As she climbs, the hem of her nightdress drags along the dirt. The unsheltered track is winding and steep in places but she follows it without hesitation, as confidently as she tackled the stairs, as if her eyes are open and it is middle of the day. Still, she has come perilously close to where the land falls away. One slip would send her tumbling to the rocks below. Another young life ended in its prime.
Not again. Not again.
At the edge of the cliff she hesitates, her head bowed and her hair caught in the light breeze, then turns and joins a sandy path leading to the ruins of an abbey. From here there is a view all the way up to the headland where a granite wall stretches out into the water, running parallel to a sturdy black sea wall. A buoy with a bell rings out slowly, mournfully.
Beyond the abbey is a parish church rounded by a graveyard, where Lucy's journey ends. Taking a bench next to the point at which the land drops – so dramatically that some of the bank has collapsed, leaving dozens of tombstones projecting over the cliff – she sits down and places her hands over her lap. As she rests I realise I have been given a rare opportunity. Without fear of being discovered I can study her delicate features, her milky skin, and the pale hairs on her arms. A shadow falls across the graveyard as the moon slips behind clouds.
Lucy's position is changing, so gradually that at first it is almost undetectabl
e. Her muscles are relaxing, her posture becoming less rigid. Eventually her hands part and fall to her sides. Her head drops back. It is as if the life is being drained from her body.
Something dark is shifting in the shadows behind the bench, a palpable presence that refuses to hold its shape. Now it resembles a great bird, now a bear, now a sooty-black animal like a monstrous cat. Lucy slumps and slips forward in the seat, her legs pushed wide apart. The cat swells into a great palpitating mass.
“Get away!”
It turns in my direction. It senses me: it heard my shout. Sending me a warning it bristles and hisses, arching its back. Its eyes are cold and depth-less black. I have seen them before.
Then, all at once, it is gone.
٭
When the young Irish attendant arrives with my porridge I ask him to pass a message to Doctor Hennessey. I must speak with him again as a matter of urgency.

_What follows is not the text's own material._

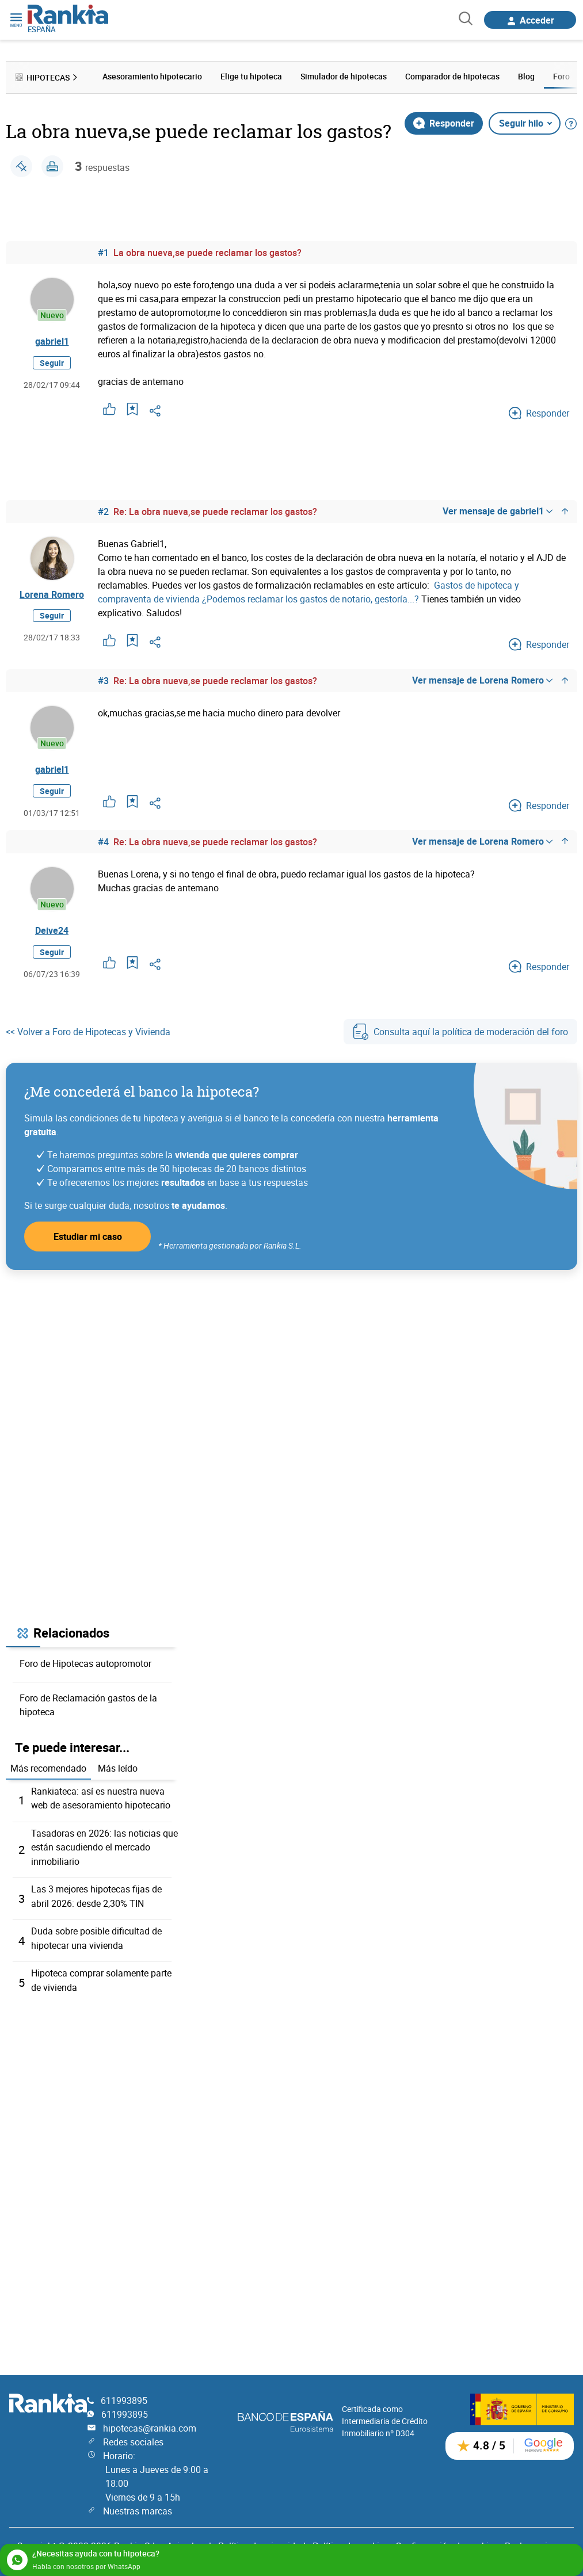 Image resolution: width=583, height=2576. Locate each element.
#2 (103, 510)
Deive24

It is my intention to demand my immediate release.
Since the vision I have been unable to rest. I am constantly anxious, my stomach is unsettled. If what I witnessed is to be believed – and I see no reason why it should not – then it is clear I have been deceived and betrayed. No doubt my master selected me because I was at my lowest ebb and vulnerable to manipulation. Using promises of protection and rebirth he sought to utilize me as a pawn in his game, the end purpose of which he intended to conceal until the last moment. This is why he sent such obscure clues and ambiguous signs: to baffle me and distract me from the truth.